# Ikaria



## elliesowner (Feb 8, 2016)

Like many, I have been seduced by the Blue Zone study of Ikaria. We are middle aged, and looking for the simple life. We are thinking of giving up our high stress jobs and moving to Ikaria, where, ideally, we would like to run a Blue Zone focused pension.
We will be traveling to Ikaria in September, and would be interested in meeting up with any British expats who have settled there.
Any advice on moving to Ikaria would be very welcome


----------



## Devondeb (Nov 30, 2020)

elliesowner said:


> Like many, I have been seduced by the Blue Zone study of Ikaria. We are middle aged, and looking for the simple life.

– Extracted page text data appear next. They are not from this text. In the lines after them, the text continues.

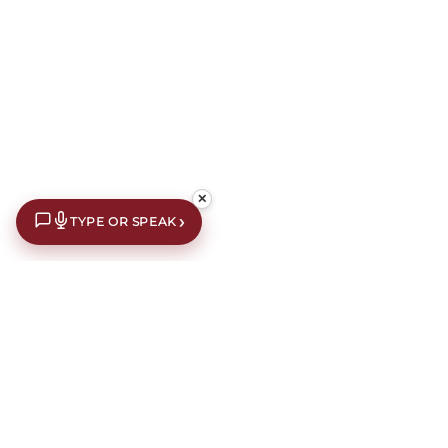
✕
›
TYPE OR SPEAK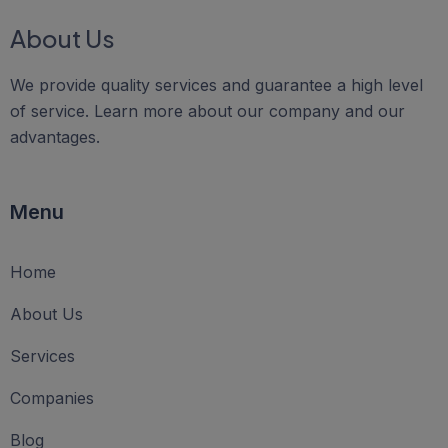
About Us
We provide quality services and guarantee a high level
of service. Learn more about our company and our
advantages.
Menu
Home
About Us
Services
Companies
Blog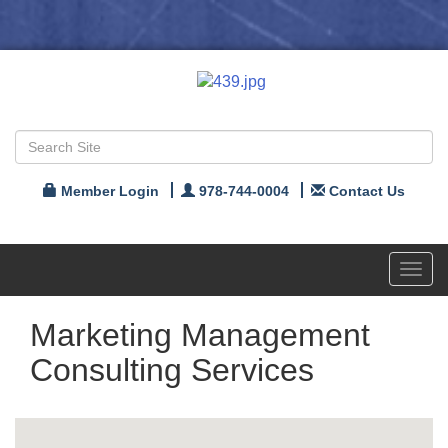
Member Login
978-744-0004
Contact Us
Toggl
navig
Marketing Management
Consulting Services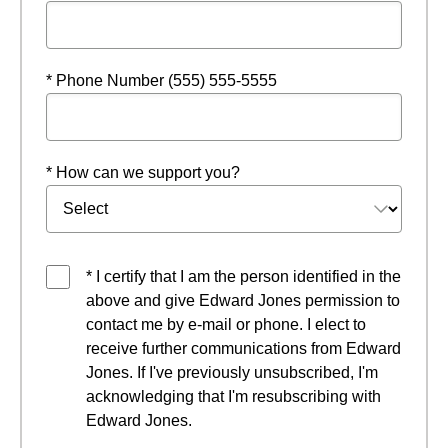
* Phone Number (555) 555-5555
* How can we support you?
* I certify that I am the person identified in the
above and give Edward Jones permission to
contact me by e-mail or phone. I elect to
receive further communications from Edward
Jones. If I've previously unsubscribed, I'm
acknowledging that I'm resubscribing with
Edward Jones.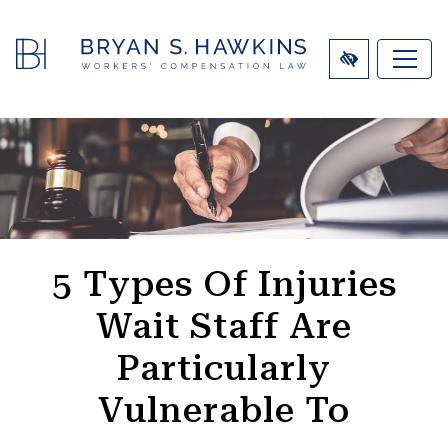
SKIP
TO
MAIN
CONTENT
5 Types Of Injuries
Wait Staff Are
Particularly
Vulnerable To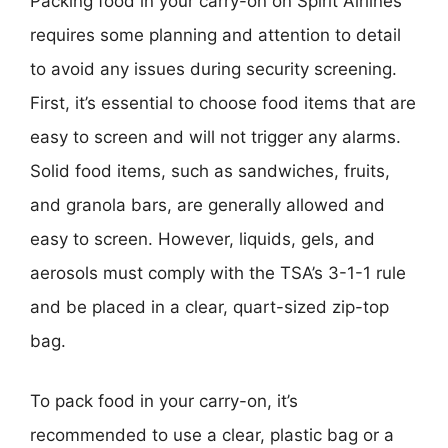
Packing food in your carry-on on Spirit Airlines
requires some planning and attention to detail
to avoid any issues during security screening.
First, it’s essential to choose food items that are
easy to screen and will not trigger any alarms.
Solid food items, such as sandwiches, fruits,
and granola bars, are generally allowed and
easy to screen. However, liquids, gels, and
aerosols must comply with the TSA’s 3-1-1 rule
and be placed in a clear, quart-sized zip-top
bag.
To pack food in your carry-on, it’s
recommended to use a clear, plastic bag or a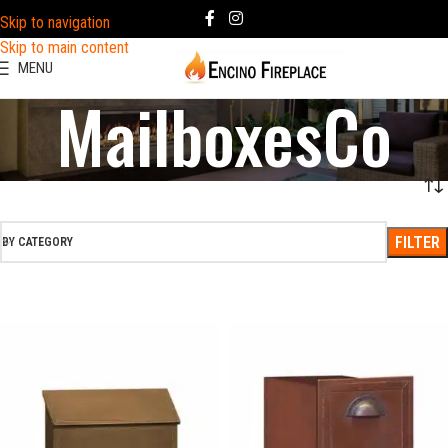
Skip to navigation
Skip to main content
MENU
MailboxesCo
FILTER
BY CATEGORY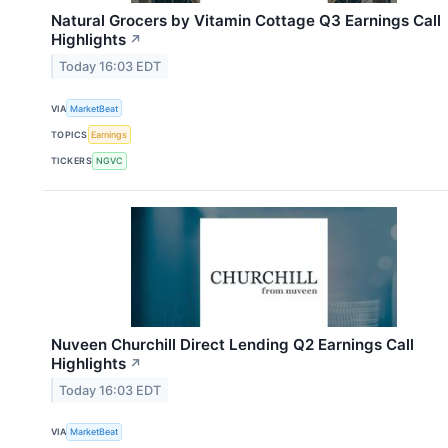
Natural Grocers by Vitamin Cottage Q3 Earnings Call
Highlights
↗
Today 16:03 EDT
VIA
MarketBeat
TOPICS
Earnings
TICKERS
NGVC
Nuveen Churchill Direct Lending Q2 Earnings Call
Highlights
↗
Today 16:03 EDT
VIA
MarketBeat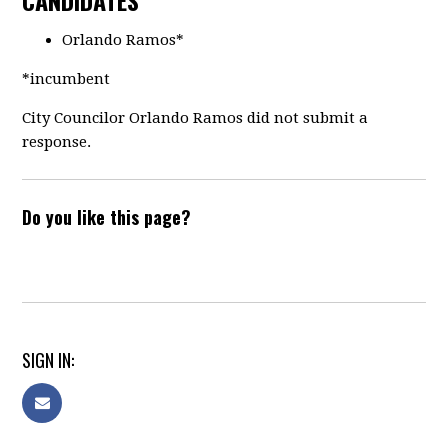
CANDIDATES
Orlando Ramos*
*incumbent
City Councilor Orlando Ramos did not submit a
response.
Do you like this page?
SIGN IN: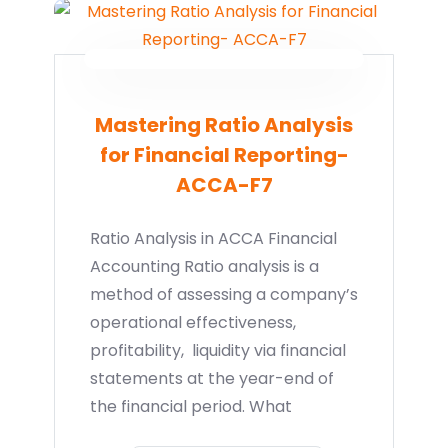
Mastering Ratio Analysis
for Financial Reporting-
ACCA-F7
Ratio Analysis in ACCA Financial
Accounting Ratio analysis is a
method of assessing a company’s
operational effectiveness,
profitability, liquidity via financial
statements at the year-end of
the financial period. What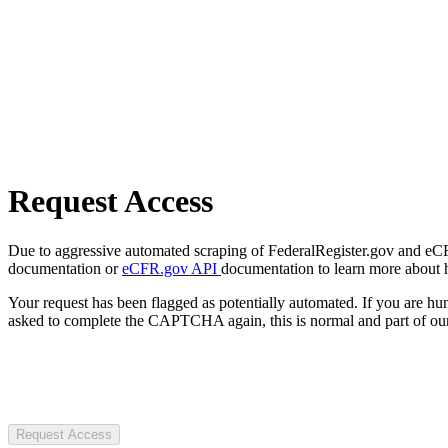
Request Access
Due to aggressive automated scraping of FederalRegister.gov and eCFR.
documentation or
eCFR.gov API
documentation to learn more about 
Your request has been flagged as potentially automated. If you are 
asked to complete the CAPTCHA again, this is normal and part of our
Request Access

We are thinking of giving up our high stress jobs and moving to Ikaria, where, ideally, we would like to run a Blue Zone focused pension.
> We will be traveling to Ikaria in September, and would be interested in meeting up with any British expats who have settled there.
> Any advice on moving to Ikaria would be very welcome


Did you ever go forward with your plan for Ikaria? I'd love to know how you got on and if you found any other Brits living there?


----------



## pecimen22 (10 mo ago)

Hi,
Just following up on this. Wondering f you ever made the move? I'd love to find out more about this. I'm interested in doing likewise


----------